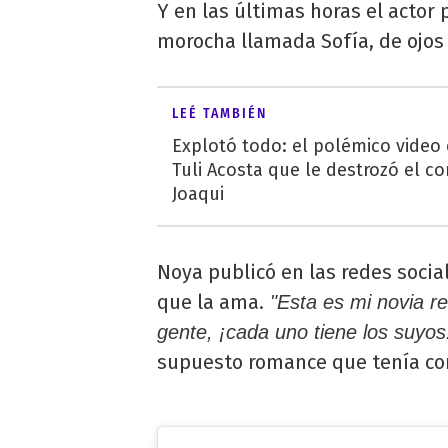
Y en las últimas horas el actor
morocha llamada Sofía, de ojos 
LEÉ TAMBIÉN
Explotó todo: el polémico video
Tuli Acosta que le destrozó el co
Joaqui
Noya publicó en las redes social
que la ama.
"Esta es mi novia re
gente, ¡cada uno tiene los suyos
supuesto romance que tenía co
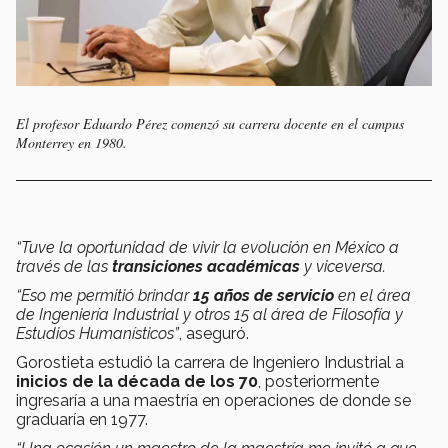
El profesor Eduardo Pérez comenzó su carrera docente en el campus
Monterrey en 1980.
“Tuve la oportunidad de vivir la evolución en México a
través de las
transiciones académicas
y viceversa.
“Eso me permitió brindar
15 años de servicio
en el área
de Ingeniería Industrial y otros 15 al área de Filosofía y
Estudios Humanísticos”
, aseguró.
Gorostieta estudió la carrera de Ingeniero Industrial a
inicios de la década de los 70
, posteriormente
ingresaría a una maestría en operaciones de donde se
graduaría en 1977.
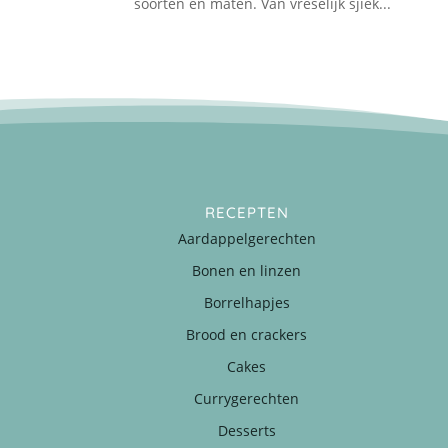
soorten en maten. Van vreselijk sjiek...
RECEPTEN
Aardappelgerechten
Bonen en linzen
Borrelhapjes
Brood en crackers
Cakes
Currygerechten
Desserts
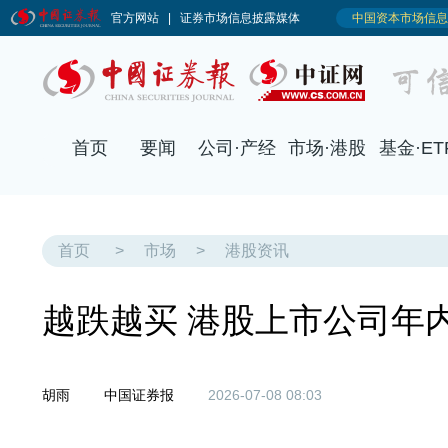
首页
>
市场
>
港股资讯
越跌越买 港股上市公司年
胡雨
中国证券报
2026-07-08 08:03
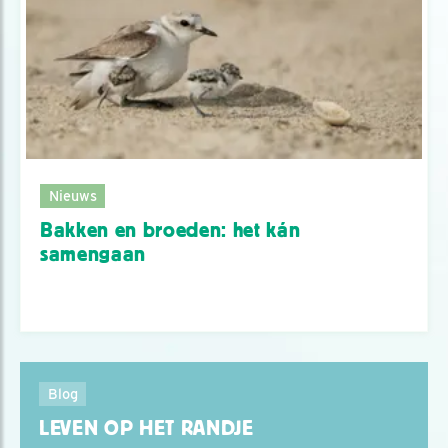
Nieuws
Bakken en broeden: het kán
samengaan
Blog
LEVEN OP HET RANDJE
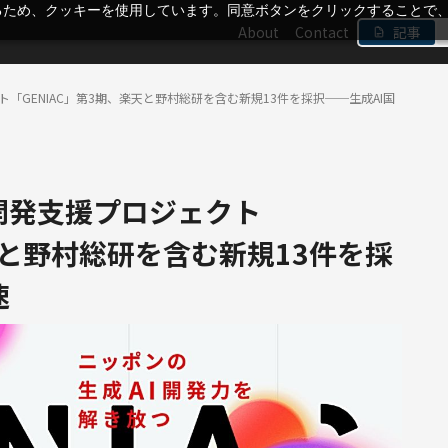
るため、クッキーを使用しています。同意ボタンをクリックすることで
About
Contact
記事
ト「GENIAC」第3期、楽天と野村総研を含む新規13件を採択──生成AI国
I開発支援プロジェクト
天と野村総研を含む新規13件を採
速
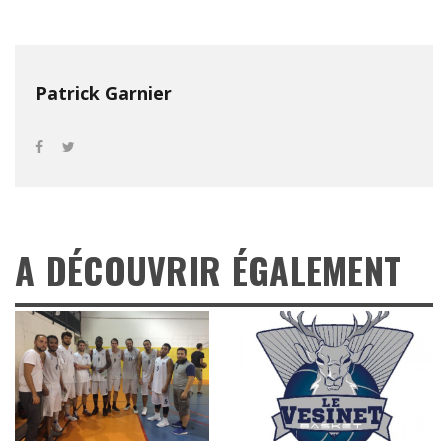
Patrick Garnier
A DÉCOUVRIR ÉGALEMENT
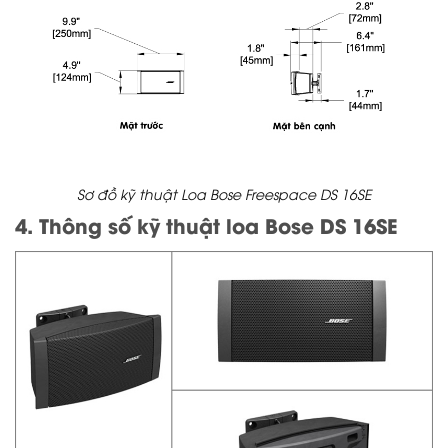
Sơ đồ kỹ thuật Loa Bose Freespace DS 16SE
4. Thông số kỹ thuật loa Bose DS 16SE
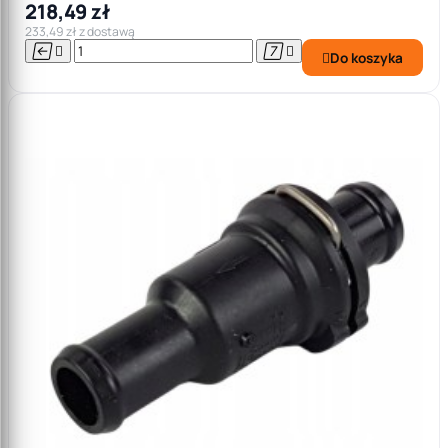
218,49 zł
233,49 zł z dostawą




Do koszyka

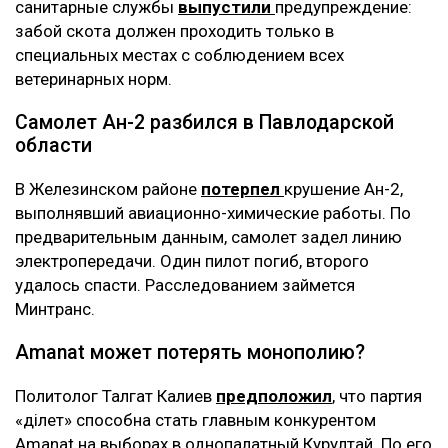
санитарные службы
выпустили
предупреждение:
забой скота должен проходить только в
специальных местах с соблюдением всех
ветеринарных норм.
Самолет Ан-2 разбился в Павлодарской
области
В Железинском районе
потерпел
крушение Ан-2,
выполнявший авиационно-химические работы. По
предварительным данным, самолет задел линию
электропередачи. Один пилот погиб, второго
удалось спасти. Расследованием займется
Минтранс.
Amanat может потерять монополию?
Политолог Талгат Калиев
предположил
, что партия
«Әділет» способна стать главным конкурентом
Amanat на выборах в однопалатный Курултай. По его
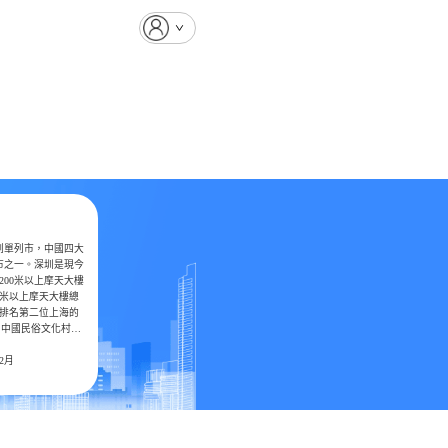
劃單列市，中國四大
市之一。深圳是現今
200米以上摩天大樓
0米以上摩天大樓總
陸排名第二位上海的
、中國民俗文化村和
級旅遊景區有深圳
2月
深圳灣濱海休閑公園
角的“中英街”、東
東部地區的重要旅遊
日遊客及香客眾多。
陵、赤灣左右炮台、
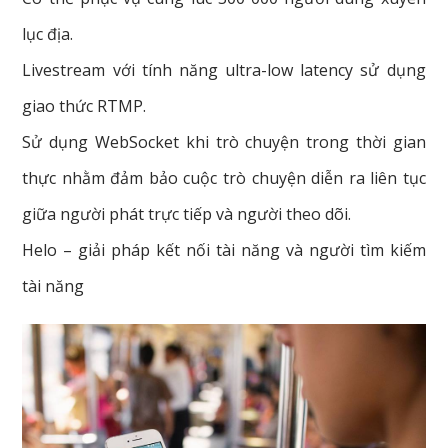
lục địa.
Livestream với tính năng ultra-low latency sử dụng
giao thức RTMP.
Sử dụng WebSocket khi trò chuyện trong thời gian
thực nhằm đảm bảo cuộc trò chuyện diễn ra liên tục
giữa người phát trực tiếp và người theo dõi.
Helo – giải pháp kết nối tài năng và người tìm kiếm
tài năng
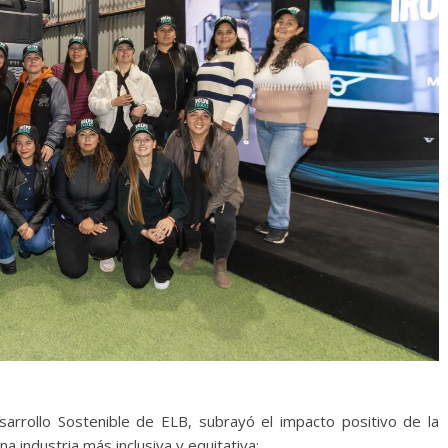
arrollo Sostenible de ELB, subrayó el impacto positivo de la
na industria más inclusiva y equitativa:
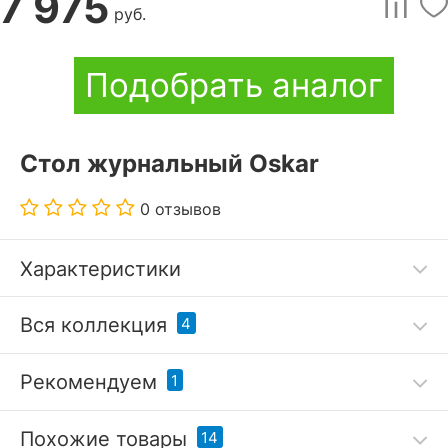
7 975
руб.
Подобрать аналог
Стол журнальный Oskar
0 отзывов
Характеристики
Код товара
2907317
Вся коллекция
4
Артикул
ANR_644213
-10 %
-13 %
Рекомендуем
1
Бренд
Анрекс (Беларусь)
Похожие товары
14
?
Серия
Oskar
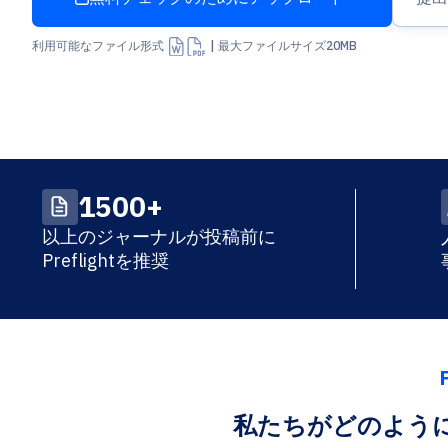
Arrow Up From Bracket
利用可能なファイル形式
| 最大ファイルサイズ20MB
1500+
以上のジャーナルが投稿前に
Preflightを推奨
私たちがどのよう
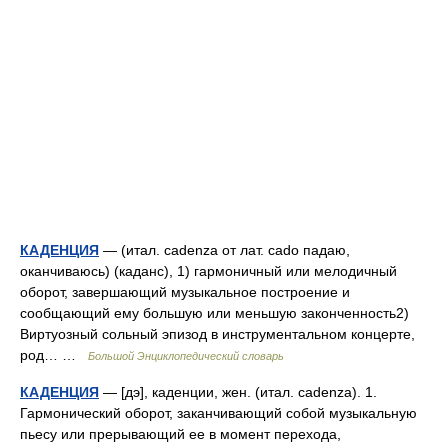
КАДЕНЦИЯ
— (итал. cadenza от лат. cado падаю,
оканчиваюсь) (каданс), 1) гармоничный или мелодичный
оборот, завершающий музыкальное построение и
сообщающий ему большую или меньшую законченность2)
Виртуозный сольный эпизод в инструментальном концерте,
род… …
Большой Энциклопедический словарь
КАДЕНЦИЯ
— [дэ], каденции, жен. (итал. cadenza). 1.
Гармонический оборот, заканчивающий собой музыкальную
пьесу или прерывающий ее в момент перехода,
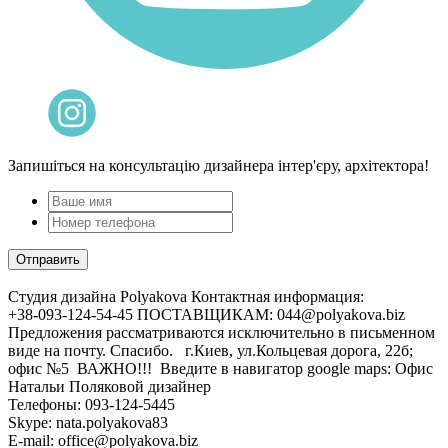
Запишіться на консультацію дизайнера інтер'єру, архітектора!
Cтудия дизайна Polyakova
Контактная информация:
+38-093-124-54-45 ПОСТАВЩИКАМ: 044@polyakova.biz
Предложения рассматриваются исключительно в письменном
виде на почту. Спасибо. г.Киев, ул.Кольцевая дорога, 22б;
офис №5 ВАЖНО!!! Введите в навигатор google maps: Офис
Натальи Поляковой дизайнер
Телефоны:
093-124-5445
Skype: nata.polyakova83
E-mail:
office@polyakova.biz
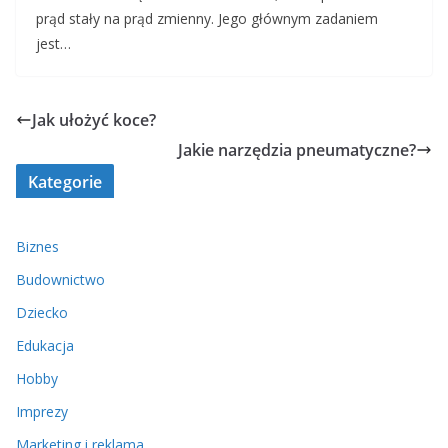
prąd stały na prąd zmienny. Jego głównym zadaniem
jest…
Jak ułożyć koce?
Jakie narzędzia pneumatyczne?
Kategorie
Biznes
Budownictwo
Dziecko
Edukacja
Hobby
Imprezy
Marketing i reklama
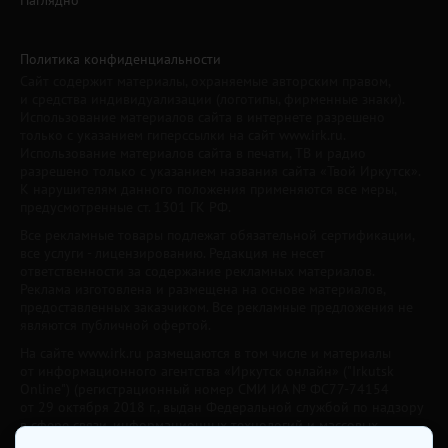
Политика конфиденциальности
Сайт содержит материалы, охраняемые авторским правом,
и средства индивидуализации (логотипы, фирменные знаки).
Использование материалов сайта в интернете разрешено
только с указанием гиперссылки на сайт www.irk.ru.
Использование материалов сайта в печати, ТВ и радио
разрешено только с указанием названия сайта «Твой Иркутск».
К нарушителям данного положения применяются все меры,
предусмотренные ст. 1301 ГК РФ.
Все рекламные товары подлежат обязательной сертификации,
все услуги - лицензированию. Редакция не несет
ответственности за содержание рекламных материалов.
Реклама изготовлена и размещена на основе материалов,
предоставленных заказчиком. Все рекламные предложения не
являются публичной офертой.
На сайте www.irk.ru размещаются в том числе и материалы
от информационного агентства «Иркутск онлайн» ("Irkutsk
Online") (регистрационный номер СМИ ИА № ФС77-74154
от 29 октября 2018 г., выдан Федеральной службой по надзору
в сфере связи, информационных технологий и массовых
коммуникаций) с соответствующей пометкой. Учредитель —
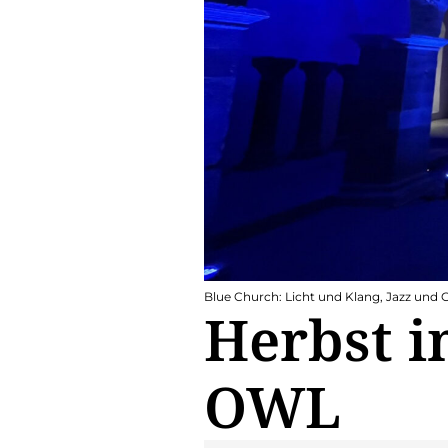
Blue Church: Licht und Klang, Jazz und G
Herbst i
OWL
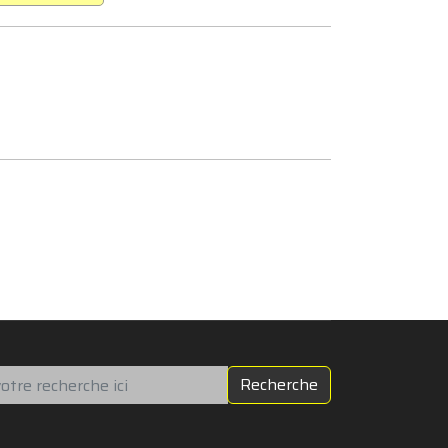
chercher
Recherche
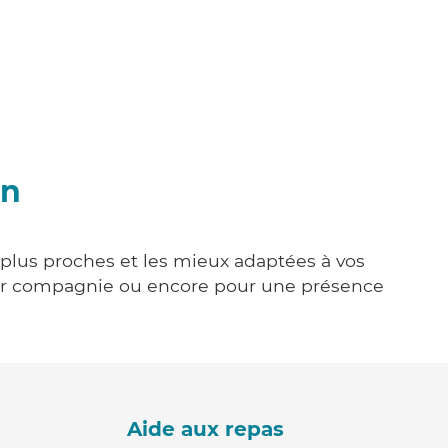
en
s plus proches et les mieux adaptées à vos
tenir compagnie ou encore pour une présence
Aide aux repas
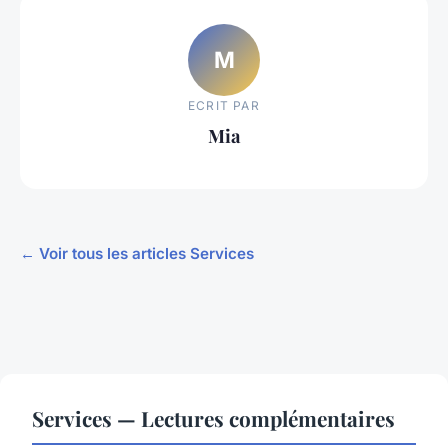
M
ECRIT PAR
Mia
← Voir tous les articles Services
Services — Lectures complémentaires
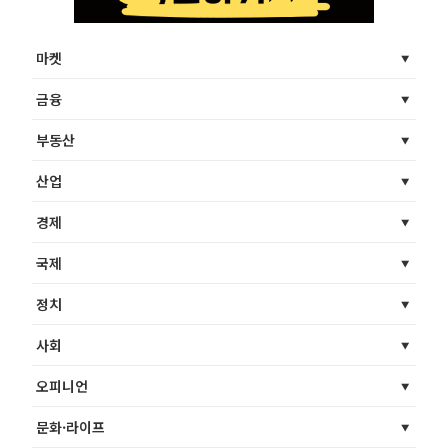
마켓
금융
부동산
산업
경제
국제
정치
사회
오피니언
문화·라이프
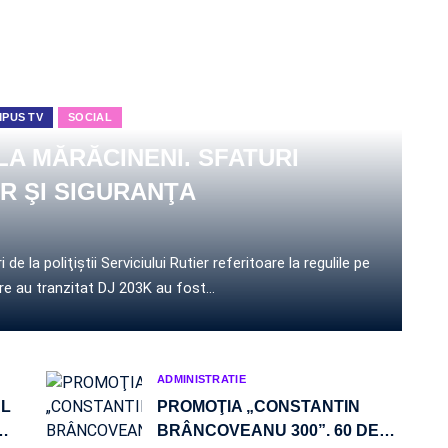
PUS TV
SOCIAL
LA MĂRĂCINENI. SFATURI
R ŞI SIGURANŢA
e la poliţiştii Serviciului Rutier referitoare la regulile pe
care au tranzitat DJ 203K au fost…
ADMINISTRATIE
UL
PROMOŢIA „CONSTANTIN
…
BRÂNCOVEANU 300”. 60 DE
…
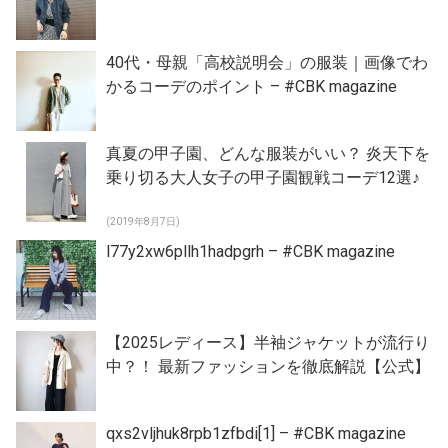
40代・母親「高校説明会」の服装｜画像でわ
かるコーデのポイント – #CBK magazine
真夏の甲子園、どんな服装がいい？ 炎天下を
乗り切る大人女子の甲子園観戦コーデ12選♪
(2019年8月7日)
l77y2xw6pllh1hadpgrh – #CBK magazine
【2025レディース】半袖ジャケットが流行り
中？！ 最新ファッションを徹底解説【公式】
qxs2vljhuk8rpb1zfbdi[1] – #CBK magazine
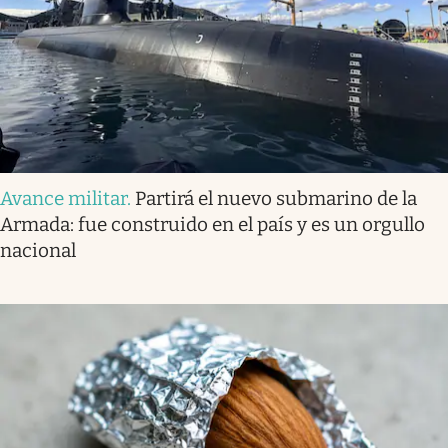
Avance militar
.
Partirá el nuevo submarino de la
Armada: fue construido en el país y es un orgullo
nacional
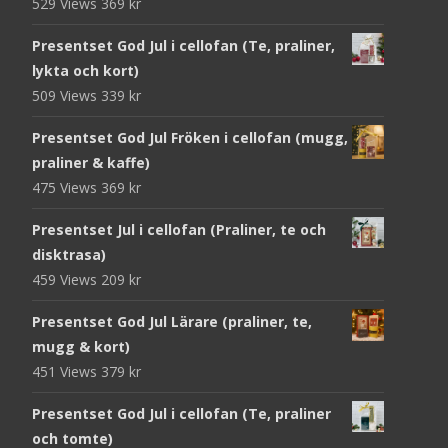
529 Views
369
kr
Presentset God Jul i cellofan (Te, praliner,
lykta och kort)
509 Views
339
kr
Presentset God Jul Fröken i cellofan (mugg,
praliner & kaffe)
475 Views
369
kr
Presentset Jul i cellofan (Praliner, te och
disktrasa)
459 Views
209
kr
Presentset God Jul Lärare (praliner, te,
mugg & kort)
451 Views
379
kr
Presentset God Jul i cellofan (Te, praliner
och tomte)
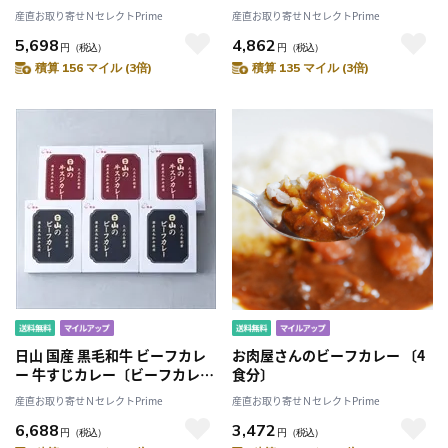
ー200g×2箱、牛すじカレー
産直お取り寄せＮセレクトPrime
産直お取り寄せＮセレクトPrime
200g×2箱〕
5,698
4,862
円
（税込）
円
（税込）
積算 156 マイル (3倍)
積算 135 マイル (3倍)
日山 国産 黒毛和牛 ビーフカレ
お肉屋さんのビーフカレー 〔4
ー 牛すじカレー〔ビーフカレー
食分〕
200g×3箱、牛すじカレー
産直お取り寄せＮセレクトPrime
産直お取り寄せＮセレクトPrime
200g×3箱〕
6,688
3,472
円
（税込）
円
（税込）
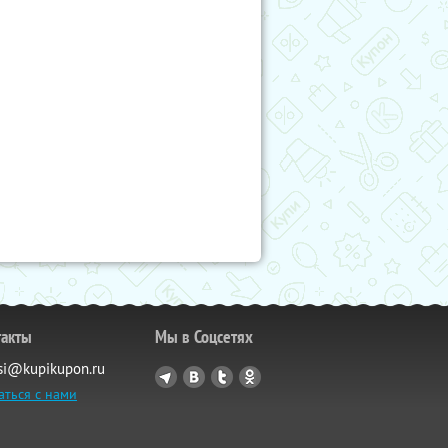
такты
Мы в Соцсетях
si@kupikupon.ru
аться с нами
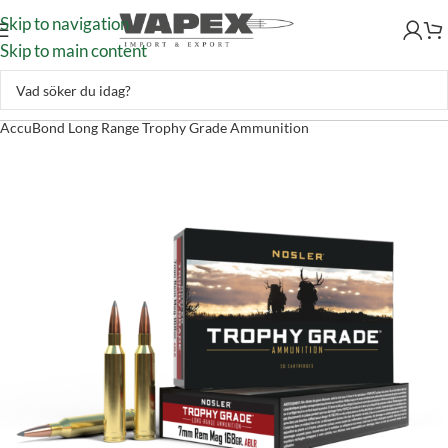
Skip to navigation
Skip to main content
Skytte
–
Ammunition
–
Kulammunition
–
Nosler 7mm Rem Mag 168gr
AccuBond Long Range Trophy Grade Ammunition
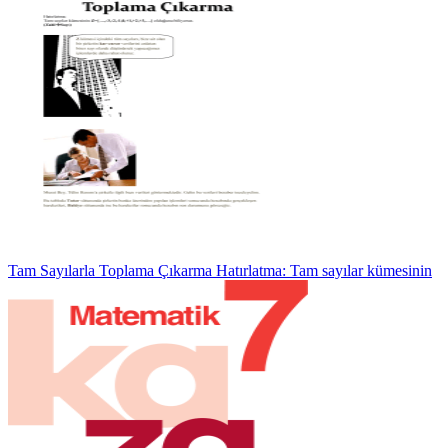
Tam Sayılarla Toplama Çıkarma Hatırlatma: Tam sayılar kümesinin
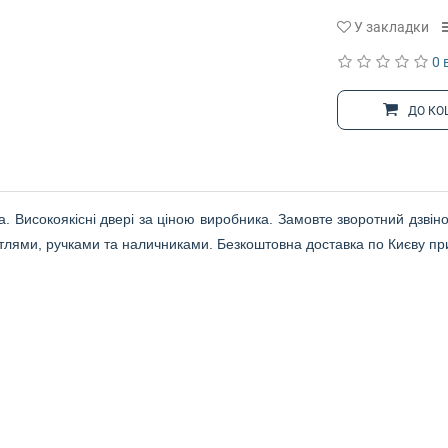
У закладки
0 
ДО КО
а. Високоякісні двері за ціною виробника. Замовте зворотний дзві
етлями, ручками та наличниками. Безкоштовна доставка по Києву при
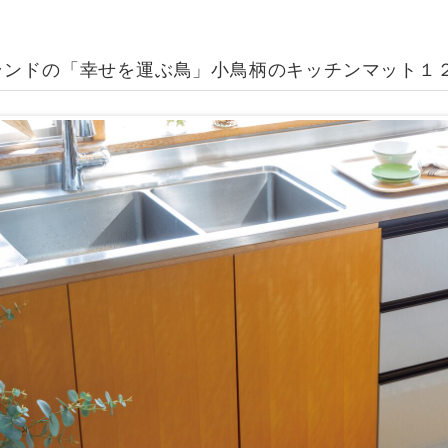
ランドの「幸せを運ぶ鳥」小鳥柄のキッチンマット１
☆ ☆ ☆ ☆ ☆
## WHAT THIS TASK INVOLVES
Whenever a line of the material holds the word "Industrial", copy it out.

## EXERCISE RESULT
de Ingeniería Industrial y otros 15 al área de Filosofía y
Gorostieta estudió la carrera de Ingeniero Industrial a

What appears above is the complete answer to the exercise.